Give the records back exactly as written, but without the images.

> _Saved data entries_
----------------------------------------

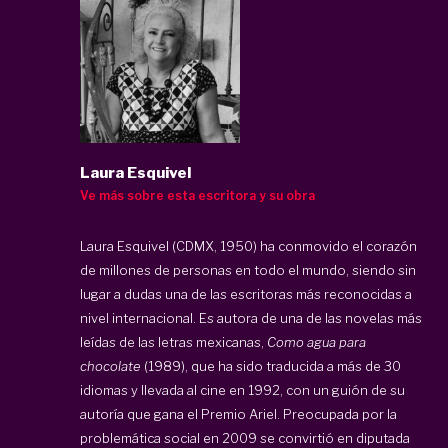
Laura Esquivel
Ve más sobre esta escritora y su obra
Laura Esquivel (CDMX, 1950) ha conmovido el corazón
de millones de personas en todo el mundo, siendo sin
lugar a dudas una de las escritoras más reconocidas a
nivel internacional. Es autora de una de las novelas más
leídas de las letras mexicanas,
Como agua para
chocolate
(1989), que ha sido traducida a más de 30
idiomas y llevada al cine en 1992, con un guión de su
autoría que gana el Premio Ariel. Preocupada por la
problemática social en 2009 se convirtió en diputada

----------------------------------------

> _Reply_
Laura Esquivel
Ve más sobre esta escritora y su obra
Laura Esquivel (CDMX, 1950) ha conmovido el corazón
de millones de personas en todo el mundo, siendo sin
lugar a dudas una de las escritoras más reconocidas a
nivel internacional. Es autora de una de las novelas más
leídas de las letras mexicanas,
Como agua para
chocolate
(1989), que ha sido traducida a más de 30
idiomas y llevada al cine en 1992, con un guión de su
autoría que gana el Premio Ariel. Preocupada por la
problemática social en 2009 se convirtió en diputada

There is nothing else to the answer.